Russland will bei Cherson-Rückzug Ukraine ausbremsen

Um Cherson wurden Minen gelegt und Brücken zerstört
Um die Rückeroberung der von Moskau aufgegebenen Stadt Cherson für die Ukraine zu erschweren, sollen russische Truppen nach Einschätzung britischer Geheimdienste Brücken zerstört und mutmaßlich auch Minen gelegt haben.

Es sei zu erwarten, dass der angekündigte Rückzug sich über mehrere Tage hinziehen und von Artilleriefeuer zum Schutz der abziehenden Einheiten begleitet werde, hieß es am Donnerstag im täglichen Kurzbericht des britischen Verteidigungsministeriums auf Twitter.
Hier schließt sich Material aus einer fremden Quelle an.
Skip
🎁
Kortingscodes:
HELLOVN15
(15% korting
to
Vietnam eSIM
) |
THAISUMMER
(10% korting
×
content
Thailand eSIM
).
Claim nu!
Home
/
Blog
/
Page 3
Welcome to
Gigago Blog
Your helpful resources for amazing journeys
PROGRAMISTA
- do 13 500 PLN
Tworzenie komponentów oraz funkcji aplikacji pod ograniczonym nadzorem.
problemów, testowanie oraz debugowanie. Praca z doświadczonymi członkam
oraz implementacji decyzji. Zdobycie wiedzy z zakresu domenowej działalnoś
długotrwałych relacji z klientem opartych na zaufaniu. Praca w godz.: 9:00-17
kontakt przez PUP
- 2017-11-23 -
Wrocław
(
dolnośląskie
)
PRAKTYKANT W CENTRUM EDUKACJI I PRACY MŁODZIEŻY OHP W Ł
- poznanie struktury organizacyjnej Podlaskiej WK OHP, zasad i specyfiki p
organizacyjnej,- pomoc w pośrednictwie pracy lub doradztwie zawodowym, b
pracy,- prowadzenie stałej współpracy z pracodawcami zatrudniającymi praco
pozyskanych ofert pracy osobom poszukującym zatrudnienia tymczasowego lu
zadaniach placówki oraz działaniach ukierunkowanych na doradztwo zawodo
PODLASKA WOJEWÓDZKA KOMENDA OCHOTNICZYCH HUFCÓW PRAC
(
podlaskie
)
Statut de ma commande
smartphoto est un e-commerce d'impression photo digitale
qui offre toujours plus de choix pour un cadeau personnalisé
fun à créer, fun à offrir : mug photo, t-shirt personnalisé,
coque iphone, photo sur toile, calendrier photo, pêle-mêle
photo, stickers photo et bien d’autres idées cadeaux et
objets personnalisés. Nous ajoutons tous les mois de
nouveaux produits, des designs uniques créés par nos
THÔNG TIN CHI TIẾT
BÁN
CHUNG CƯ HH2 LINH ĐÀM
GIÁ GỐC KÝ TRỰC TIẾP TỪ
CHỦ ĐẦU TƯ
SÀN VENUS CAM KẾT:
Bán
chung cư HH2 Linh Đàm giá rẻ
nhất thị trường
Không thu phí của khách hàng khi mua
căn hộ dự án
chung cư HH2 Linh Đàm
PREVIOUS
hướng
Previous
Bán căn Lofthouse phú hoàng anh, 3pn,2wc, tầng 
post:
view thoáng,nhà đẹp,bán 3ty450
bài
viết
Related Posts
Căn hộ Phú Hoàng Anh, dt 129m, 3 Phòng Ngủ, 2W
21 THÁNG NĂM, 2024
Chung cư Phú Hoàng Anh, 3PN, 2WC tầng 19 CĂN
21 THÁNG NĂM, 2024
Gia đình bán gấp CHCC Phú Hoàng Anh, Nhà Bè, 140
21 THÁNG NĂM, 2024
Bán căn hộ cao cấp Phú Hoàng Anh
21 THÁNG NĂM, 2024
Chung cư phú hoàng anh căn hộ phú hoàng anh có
Rückzug aus der südukrainischen Stadt Cherson

Insbesondere bei der Überquerung des Flusses Dnipro seien die russischen Einheiten angesichts begrenzter Möglichkeiten verletzlich. Der russische Verteidigungsminister Sergej Schoigu hatte am Mittwoch den Rückzug aus der südukrainischen Stadt Cherson und weiteren Teilen des dort besetzten Gebiets angekündigt. Der Verlust der Region werde Russland wahrscheinlich sein strategisches Ziel verwehren, eine russische Landbrücke bis zur Hafenstadt Odessa aufzubauen, halten die Briten fest. Ukrainische Angriffe auf die Nachschubrouten der Russen hätten deren Position in Cherson unhaltbar gemacht.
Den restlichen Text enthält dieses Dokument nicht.